Thank you @alwaysamom! The time has flown by in those 5 years since graduation.
I love to hear that someone is able to pull off a completely collaborative experience. However, things do get muddled when only one side of the families is intact (both parents together and/or communicating) and financially solvent. In our case there has been some arbitrary input and communication. But ours, for better or worse,is a one sided affair. It has nothing to do with preconceived attitudes as to responsibility. It’s just reality.We are able to communicate with the bride and groom. That has to be enough for us.
MNK - that sounds wonderful. Like you , the guest list for D’s wedding was made of people who have been present in the lives of D, SIL or both. We wanted everyone to have a good time and have a chance to spend time together and celebrate. In our case there was no one location where most people would not have to travel so we wanted to make it as stress free and fun as possible. We spent a lot of money as it was really an entire weekend event, we covered a lot of costs for the wedding party and SIL’s family was not able to help much ( though they did contribute what they were comfortable with). In the end we achieved our goals. No regrets.
Only my maid of honor went with me to choose a wedding dress as my mom lives 6 hours away. I could no more do SYTTD than I could fly. The thought of being watched! No! LOL.
@camom, I’m so sorry.
I wasn’t even looking for my wedding dress when I found it!
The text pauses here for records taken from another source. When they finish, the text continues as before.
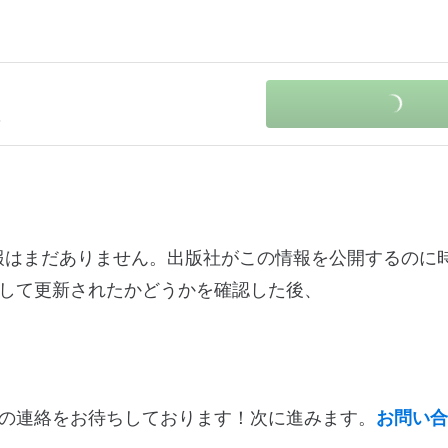
3
変更ログ情報はまだありません。出版社がこの情報を公開するの
して更新されたかどうかを確認した後、
の連絡をお待ちしております！次に進みます。
お問い合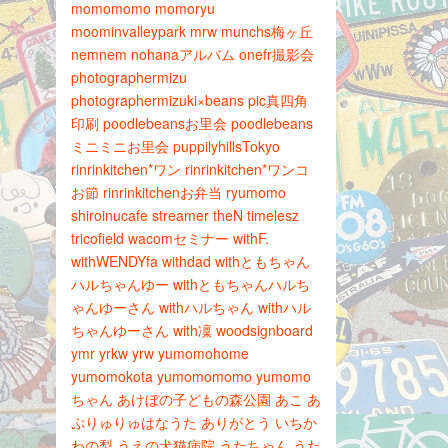
momomomo
momoryu
moominvalleypark
mrw
munchs梅ヶ丘
nemnem
nohanaアルバム
onefr撮影会
photographermizu
photographermizuki×beans
pic真四角
印刷
poodlebeansお里会
poodlebeans
ミニミニお里会
puppilyhillsTokyo
rinrinkitchen*ワン
rinrinkitchen*ワンコ
お節
rinrinkitchenお弁当
ryumomo
shiroinucafe
streamer
theN
timelesz
tricofield
wacomセミナー
withF.
withWENDYfa
withdad
withともちゃん
ハルちゃんゆー
withともちゃんハルち
ゃんゆーさん
withハルちゃん
withハル
ちゃんゆーさん
with凜
woodsignboard
ymr
yrkw
yrw
yumomohome
yumomokota
yumomomomo
yumomo
ちゃん
あけぼの子どもの森公園
あこ
あ
ぷりゅりゅはなうた
ありがとう
いちか
わの梨
うえの犬猫病院
うたちゃん
うた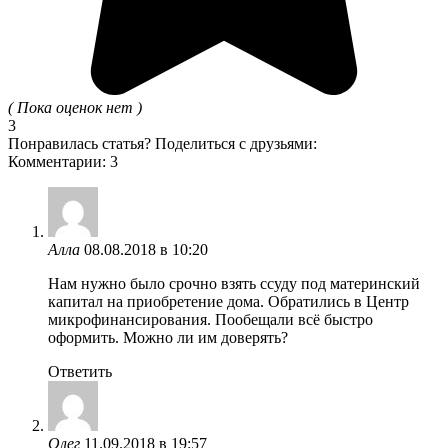
( Пока оценок нет )
3
Понравилась статья? Поделиться с друзьями:
Комментарии: 3
Алла
08.08.2018 в 10:20
Нам нужно было срочно взять ссуду под материнский
капитал на приобретение дома. Обратились в Центр
микрофинансирования. Пообещали всё быстро
оформить. Можно ли им доверять?
Ответить
Олег
11.09.2018 в 19:57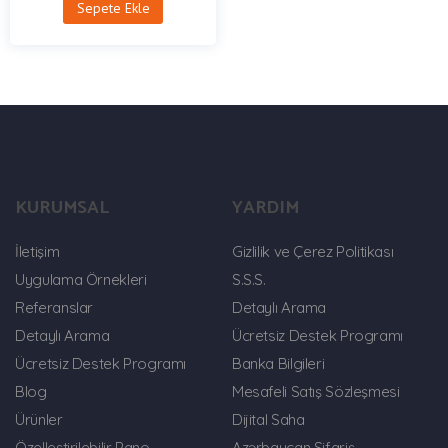
Sepete Ekle
KURUMSAL
YARDIM
İletişim
Gizlilik ve Çerez Politikası
Uygulama Örnekleri
S.S.S.
Referanslar
Detaylı Arama
Detaylı Arama
Ücretsiz Destek Programı
Ücretsiz Destek Programı
Banka Bilgileri
Blog
Mesafeli Satış Sözleşmesi
Ürünler
Dijital Saha
Özelleştirilebilir Pano
Azərbaycan Sifariş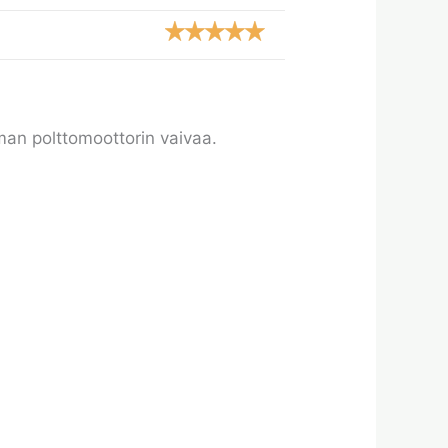
lman polttomoottorin vaivaa.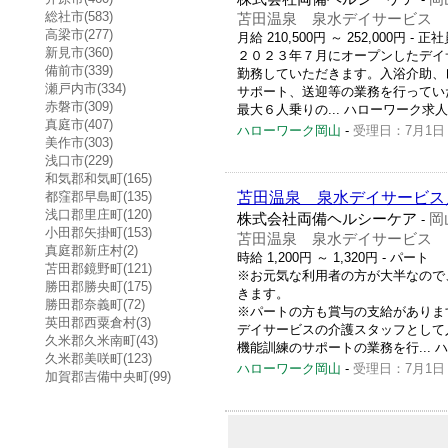
総社市(583)
苫田温泉 泉水デイサービス
高梁市(277)
月給 210,500円 ～ 252,000円
- 正社
新見市(360)
２０２３年７月にオープンしたデイ
備前市(339)
勤務していただきます。入浴介助、
瀬戸内市(334)
サポート、送迎等の業務を行ってい
赤磐市(309)
最大６人乗りの... ハローワーク求人番号 
真庭市(407)
ハローワーク岡山
-
受理日：7月1日
美作市(303)
浅口市(229)
和気郡和気町(165)
都窪郡早島町(135)
苫田温泉 泉水デイサービス
浅口郡里庄町(120)
株式会社両備ヘルシーケア
岡
-
小田郡矢掛町(153)
苫田温泉 泉水デイサービス
真庭郡新庄村(2)
時給 1,200円 ～ 1,320円
- パート
苫田郡鏡野町(121)
※お元気な利用者の方が大半なので
勝田郡勝央町(175)
きます。
勝田郡奈義町(72)
※パートの方も賞与の支給がありま
英田郡西粟倉村(3)
デイサービスの介護スタッフとして
久米郡久米南町(43)
機能訓練のサポートの業務を行... ハロー
久米郡美咲町(123)
ハローワーク岡山
-
受理日：7月1日
加賀郡吉備中央町(99)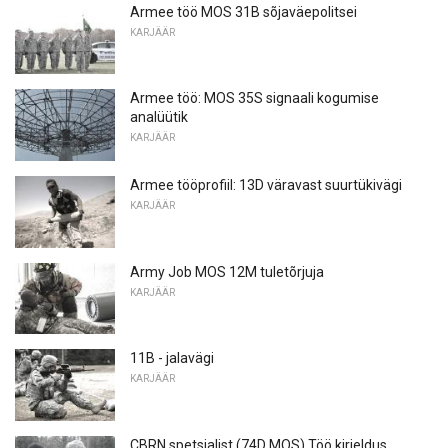
Armee töö MOS 31B sõjaväepolitsei
KARJÄÄR
Armee töö: MOS 35S signaali kogumise
analüütik
KARJÄÄR
Armee tööprofiil: 13D väravast suurtükivägi
KARJÄÄR
Army Job MOS 12M tuletõrjuja
KARJÄÄR
11B - jalavägi
KARJÄÄR
CBRN spetsialist (74D MOS) Töö kirjeldus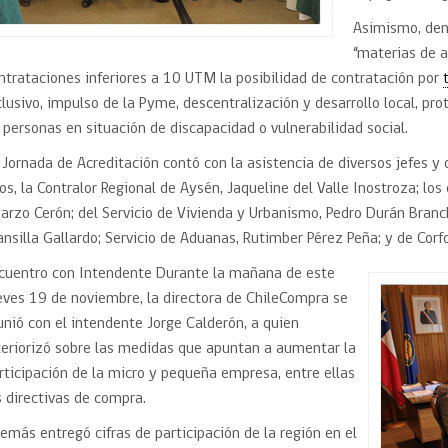
Asimismo, den
“materias de a
ntrataciones inferiores a 10 UTM la posibilidad de contratación por
clusivo, impulso de la Pyme, descentralización y desarrollo local, p
 personas en situación de discapacidad o vulnerabilidad social.
 Jornada de Acreditación contó con la asistencia de diversos jefes y d
los, la Contralor Regional de Aysén, Jaqueline del Valle Inostroza; los
arzo Cerón; del Servicio de Vivienda y Urbanismo, Pedro Durán Branchi;
nsilla Gallardo; Servicio de Aduanas, Rutimber Pérez Peña; y de Corf
cuentro con Intendente Durante la mañana de este
eves 19 de noviembre, la directora de ChileCompra se
unió con el intendente Jorge Calderón, a quien
teriorizó sobre las medidas que apuntan a aumentar la
rticipación de la micro y pequeña empresa, entre ellas
s directivas de compra.
emás entregó cifras de participación de la región en el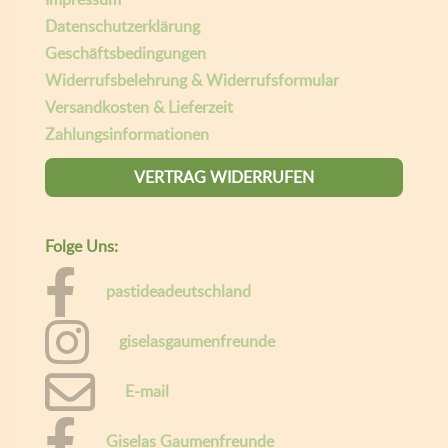
Datenschutzerklärung
Geschäftsbedingungen
Widerrufsbelehrung & Widerrufsformular
Versandkosten & Lieferzeit
Zahlungsinformationen
VERTRAG WIDERRUFEN
Folge Uns:
pastideadeutschland
giselasgaumenfreunde
E-mail
Giselas Gaumenfreunde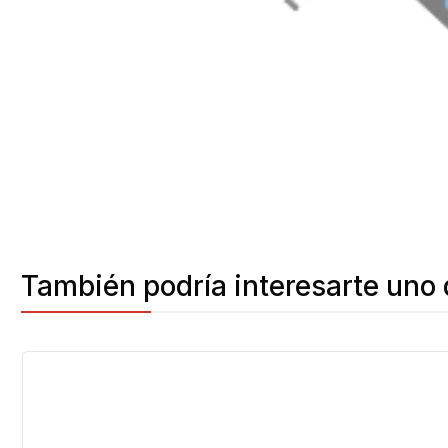
También podría interesarte uno 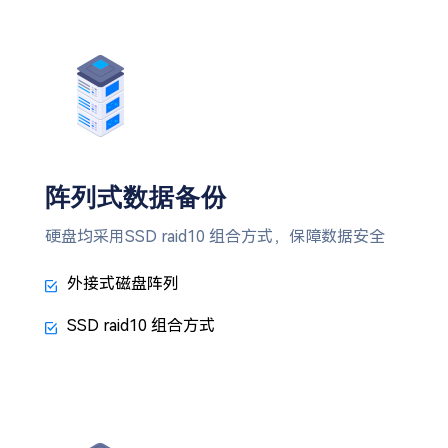
阵列式数据备份
硬盘均采用SSD raid10 组合方式，保障数据安全
外接式磁盘阵列
SSD raid10 组合方式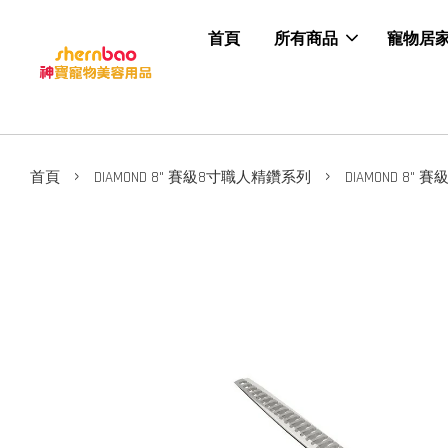
首頁
所有商品
寵物居
›
›
首頁
DIAMOND 8" 賽級8寸職人精鑽系列
DIAMOND 8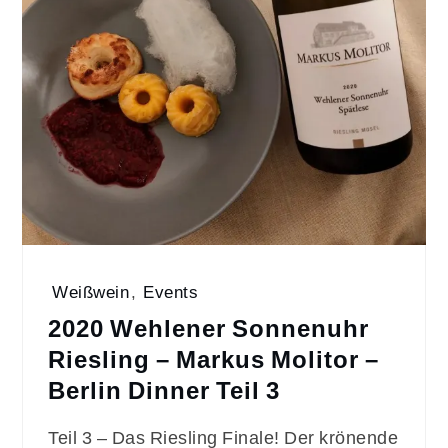
Weißwein
,
Events
2020 Wehlener Sonnenuhr
Riesling – Markus Molitor –
Berlin Dinner Teil 3
Teil 3 – Das Riesling Finale! Der krönende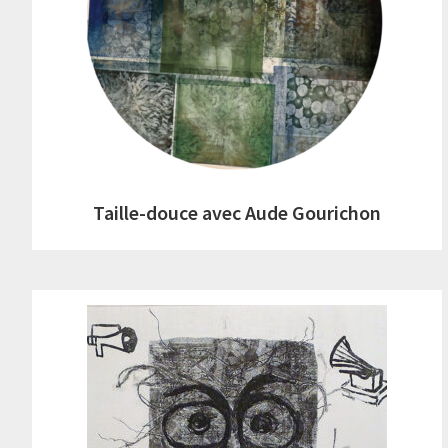
Taille-douce avec Aude Gourichon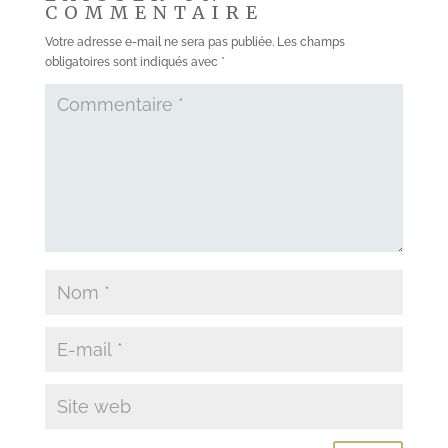
COMMENTAIRE
Votre adresse e-mail ne sera pas publiée.
Les champs
obligatoires sont indiqués avec
*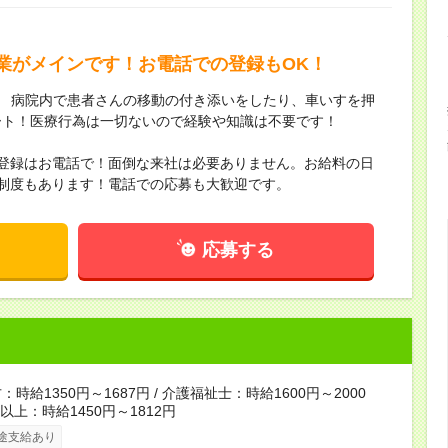
業がメインです！お電話での登録もOK！
 ／ 病院内で患者さんの移動の付き添いをしたり、車いすを押
ート！医療行為は一切ないので経験や知識は不要です！
・登録はお電話で！面倒な来社は必要ありません。お給料の日
制度もあります！電話での応募も大歓迎です。
応募する
時給1350円～1687円 / 介護福祉士：時給1600円～2000
者以上：時給1450円～1812円
途支給あり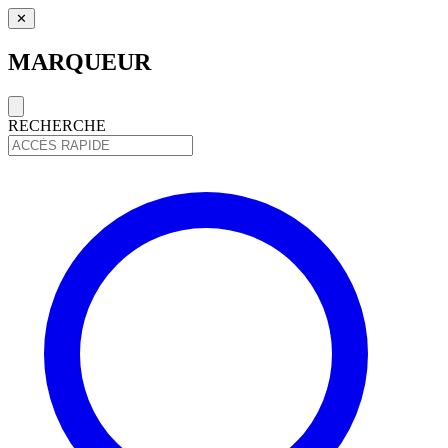
✕
MARQUEUR
RECHERCHE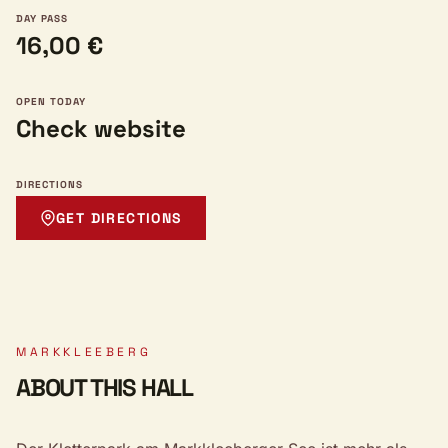
DAY PASS
16,00 €
OPEN TODAY
Check website
DIRECTIONS
GET DIRECTIONS
MARKKLEEBERG
ABOUT THIS HALL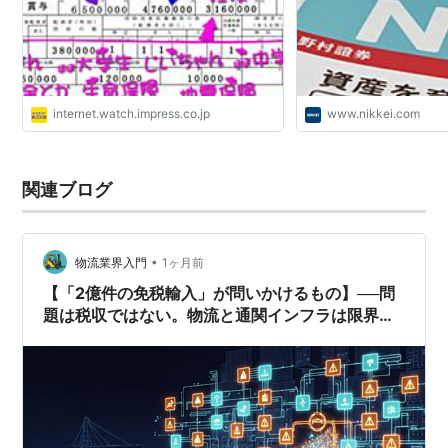
internet.watch.impress.co.jp
www.nikkei.com
関連ブログ
•
物流業界入門
1ヶ月前
【「2億件の免税輸入」が問いかけるもの】──問
題は税収ではない。物流と通関インフラは限界を
迎えている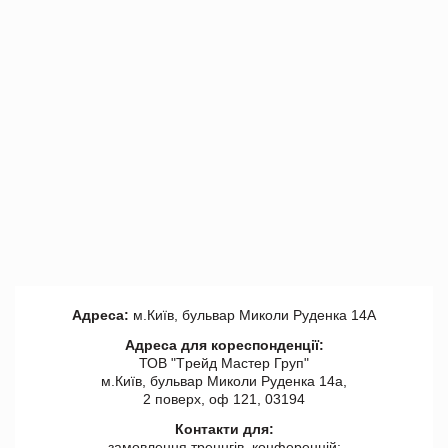
Адреса:
м.Київ, бульвар Миколи Руденка 14А
Адреса для кореспонденції:
ТОВ "Tрейд Мастер Груп"
м.Київ, бульвар Миколи Руденка 14а,
2 поверх, оф 121, 03194
Контакти для:
замовлення треннгів, конференцій:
My daughter found her dress locally with my wife, MOG and maid of honor with her. She then went to NYC with her maid of honor and went to SYTTD store for the fun of it. She found the whole experience there to be repulsive. And they didn’t have anything as nice as her dress for twice the price.
When I decided on my dress, the saleswoman kept wanting me to ring some stupid bell and say some phrase. I kept saying no and finally told her I was going to leave if she asked again.
I hate shopping. I was grumpy by that point. I just wanted to buy the stupid thing and be done with it. :-<
The three places where my D wanted to look for a wedding dress required you to make an appointment. Is that the norm? It turned out that my D loved the first dress she tried on–I went with her for her first appointment. She brought her sister and one bridesmaid back to the bridal shop to see it the next week and decided to buy it. She cancelled the other appointments. I was surprised by how much time the seamstresses put into these gowns.
D2 only went to one shop and they required an appointment. She got it at BHLDN.